Provided data: Begin

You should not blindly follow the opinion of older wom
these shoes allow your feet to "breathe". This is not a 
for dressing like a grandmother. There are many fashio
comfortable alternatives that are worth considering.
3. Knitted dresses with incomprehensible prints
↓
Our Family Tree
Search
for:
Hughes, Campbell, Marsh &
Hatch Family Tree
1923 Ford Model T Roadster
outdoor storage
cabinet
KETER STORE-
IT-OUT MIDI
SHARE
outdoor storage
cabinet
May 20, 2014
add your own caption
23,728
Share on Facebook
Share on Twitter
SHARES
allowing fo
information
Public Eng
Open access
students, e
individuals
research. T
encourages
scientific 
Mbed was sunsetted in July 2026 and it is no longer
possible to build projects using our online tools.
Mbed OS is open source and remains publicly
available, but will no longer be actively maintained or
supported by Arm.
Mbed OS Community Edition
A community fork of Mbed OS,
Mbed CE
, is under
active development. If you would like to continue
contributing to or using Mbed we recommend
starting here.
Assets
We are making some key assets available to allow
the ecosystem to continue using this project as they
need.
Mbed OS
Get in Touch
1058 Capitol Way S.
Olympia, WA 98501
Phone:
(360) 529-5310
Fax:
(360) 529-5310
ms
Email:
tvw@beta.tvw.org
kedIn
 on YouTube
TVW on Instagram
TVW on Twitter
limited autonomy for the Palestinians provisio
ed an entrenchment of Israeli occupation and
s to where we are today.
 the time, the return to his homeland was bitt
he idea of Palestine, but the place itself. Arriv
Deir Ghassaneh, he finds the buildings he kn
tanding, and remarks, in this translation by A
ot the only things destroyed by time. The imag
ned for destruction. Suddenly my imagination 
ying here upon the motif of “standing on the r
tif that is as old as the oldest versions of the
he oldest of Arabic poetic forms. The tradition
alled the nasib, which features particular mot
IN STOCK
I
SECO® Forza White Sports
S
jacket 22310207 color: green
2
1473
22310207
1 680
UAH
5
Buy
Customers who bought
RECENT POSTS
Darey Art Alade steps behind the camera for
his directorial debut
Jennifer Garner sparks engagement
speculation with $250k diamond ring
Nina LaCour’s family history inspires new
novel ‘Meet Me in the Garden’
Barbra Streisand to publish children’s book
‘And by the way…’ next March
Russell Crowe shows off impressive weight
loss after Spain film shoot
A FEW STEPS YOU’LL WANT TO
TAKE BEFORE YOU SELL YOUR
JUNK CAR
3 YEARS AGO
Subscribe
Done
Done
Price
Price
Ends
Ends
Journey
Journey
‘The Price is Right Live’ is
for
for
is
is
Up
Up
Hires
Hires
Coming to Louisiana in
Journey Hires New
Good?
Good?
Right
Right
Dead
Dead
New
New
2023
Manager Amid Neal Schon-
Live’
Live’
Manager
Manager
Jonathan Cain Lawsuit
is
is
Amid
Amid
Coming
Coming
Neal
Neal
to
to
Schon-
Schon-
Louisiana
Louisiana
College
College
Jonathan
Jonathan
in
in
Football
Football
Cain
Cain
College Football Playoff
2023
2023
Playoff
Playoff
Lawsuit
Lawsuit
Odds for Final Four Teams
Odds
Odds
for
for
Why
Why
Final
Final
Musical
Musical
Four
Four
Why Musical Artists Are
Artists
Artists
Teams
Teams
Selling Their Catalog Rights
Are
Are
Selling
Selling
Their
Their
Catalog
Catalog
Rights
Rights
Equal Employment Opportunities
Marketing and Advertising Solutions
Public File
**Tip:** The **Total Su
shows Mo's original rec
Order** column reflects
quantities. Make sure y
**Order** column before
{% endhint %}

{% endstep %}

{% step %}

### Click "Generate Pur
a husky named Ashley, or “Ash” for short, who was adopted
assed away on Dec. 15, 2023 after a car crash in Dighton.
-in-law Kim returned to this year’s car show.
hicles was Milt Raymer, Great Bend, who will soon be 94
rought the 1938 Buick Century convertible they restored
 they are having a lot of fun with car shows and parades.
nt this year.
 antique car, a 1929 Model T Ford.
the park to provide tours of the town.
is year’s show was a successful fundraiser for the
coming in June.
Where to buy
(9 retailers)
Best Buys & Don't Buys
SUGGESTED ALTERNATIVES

Provided data: End

◆ **About this task**:
Which lines above contain the word "after"? List them.

◆ **Answer space**:
loss after Spain film shoot
assed away on Dec. 15, 2023 after a car crash in Dighton.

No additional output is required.